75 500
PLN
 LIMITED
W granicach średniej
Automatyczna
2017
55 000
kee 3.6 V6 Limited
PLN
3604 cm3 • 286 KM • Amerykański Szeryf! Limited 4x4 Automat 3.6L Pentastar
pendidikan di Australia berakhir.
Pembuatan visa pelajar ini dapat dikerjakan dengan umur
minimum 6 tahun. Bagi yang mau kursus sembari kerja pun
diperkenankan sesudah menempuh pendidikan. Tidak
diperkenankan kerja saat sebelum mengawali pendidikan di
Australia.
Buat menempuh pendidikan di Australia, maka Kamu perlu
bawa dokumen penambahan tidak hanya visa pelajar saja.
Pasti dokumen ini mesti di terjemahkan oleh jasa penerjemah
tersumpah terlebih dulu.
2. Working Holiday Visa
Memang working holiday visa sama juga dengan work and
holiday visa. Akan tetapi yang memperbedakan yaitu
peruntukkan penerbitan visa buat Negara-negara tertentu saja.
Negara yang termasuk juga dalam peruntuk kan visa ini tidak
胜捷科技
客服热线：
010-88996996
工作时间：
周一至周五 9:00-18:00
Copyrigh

·····

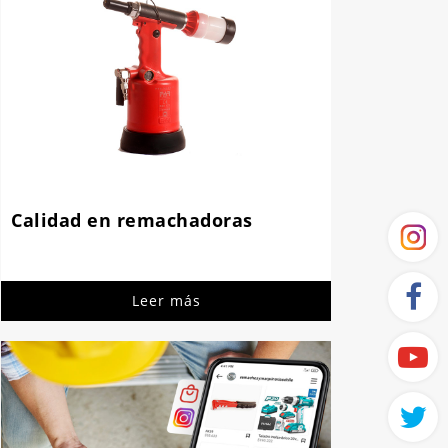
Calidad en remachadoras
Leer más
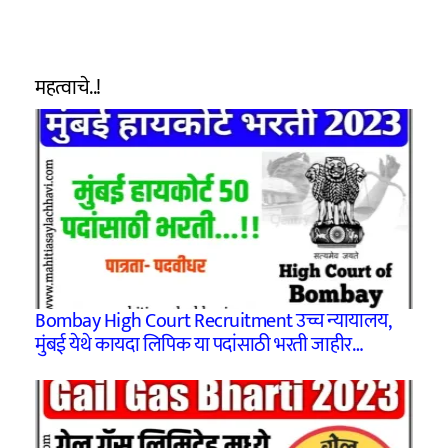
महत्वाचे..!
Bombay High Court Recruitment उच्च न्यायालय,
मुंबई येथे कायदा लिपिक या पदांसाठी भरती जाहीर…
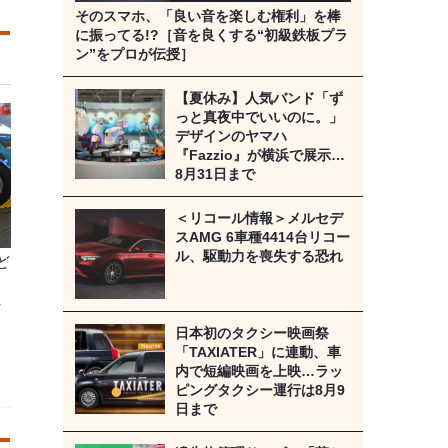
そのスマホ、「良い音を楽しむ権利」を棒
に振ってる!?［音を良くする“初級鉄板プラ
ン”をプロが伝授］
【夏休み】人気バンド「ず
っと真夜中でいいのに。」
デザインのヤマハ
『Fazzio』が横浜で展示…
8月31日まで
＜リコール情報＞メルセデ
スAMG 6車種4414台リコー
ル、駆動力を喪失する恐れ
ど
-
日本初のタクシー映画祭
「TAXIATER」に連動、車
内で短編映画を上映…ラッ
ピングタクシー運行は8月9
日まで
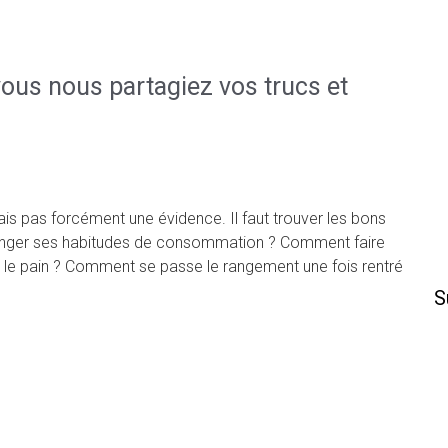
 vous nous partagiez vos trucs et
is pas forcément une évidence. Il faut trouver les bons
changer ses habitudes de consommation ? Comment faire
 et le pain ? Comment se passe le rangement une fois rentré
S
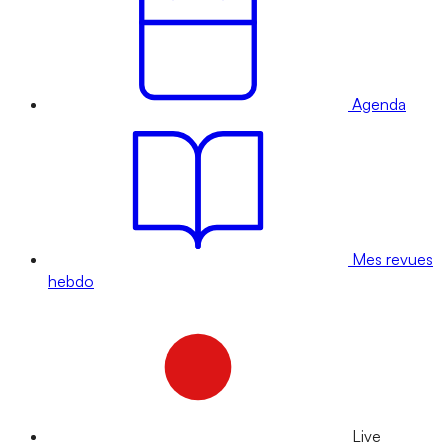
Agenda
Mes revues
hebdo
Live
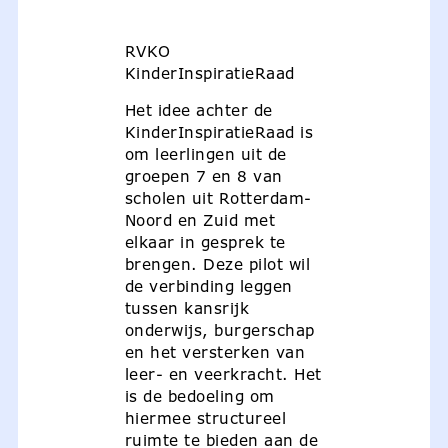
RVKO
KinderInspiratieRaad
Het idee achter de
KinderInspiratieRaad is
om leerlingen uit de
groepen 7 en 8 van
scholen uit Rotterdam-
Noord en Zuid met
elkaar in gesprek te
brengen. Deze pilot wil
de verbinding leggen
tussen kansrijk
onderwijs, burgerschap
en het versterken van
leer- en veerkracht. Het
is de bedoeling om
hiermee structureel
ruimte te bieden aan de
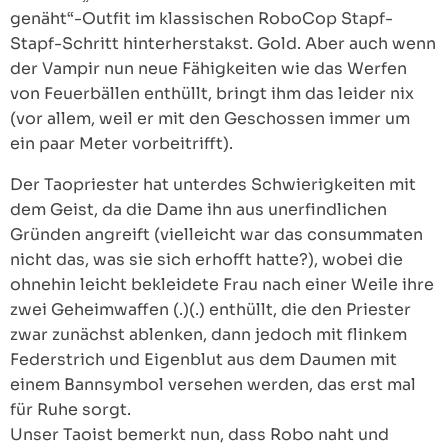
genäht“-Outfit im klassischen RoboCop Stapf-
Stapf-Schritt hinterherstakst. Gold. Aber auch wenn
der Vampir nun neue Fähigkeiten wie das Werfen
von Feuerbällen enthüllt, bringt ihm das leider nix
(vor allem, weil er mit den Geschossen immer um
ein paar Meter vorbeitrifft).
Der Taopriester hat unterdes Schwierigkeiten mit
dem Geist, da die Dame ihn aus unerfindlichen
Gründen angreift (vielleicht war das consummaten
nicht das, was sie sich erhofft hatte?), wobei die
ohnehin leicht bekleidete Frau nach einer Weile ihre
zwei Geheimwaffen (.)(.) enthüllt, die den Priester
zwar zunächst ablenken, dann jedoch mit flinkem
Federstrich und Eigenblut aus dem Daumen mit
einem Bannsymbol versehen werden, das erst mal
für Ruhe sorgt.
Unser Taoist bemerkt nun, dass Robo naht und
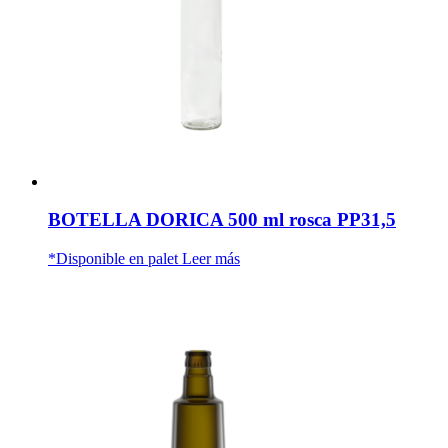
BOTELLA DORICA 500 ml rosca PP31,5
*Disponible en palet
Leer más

·····

> **The task**: The material above holds pictures; leave them out and set down exactly the lines from the line with "内で短編映画を上映…ラッ" to the line with "Het idee achter de", both included.

> **Worked solution**:
内で短編映画を上映…ラッ
ピングタクシー運行は8月9
日まで
 vous nous partagiez vos trucs et
is pas forcément une évidence. Il faut trouver les bons
changer ses habitudes de consommation ? Comment faire
 et le pain ? Comment se passe le rangement une fois rentré
S
Agenda
Mes revues
hebdo
Live
RVKO
KinderInspiratieRaad
Het idee achter de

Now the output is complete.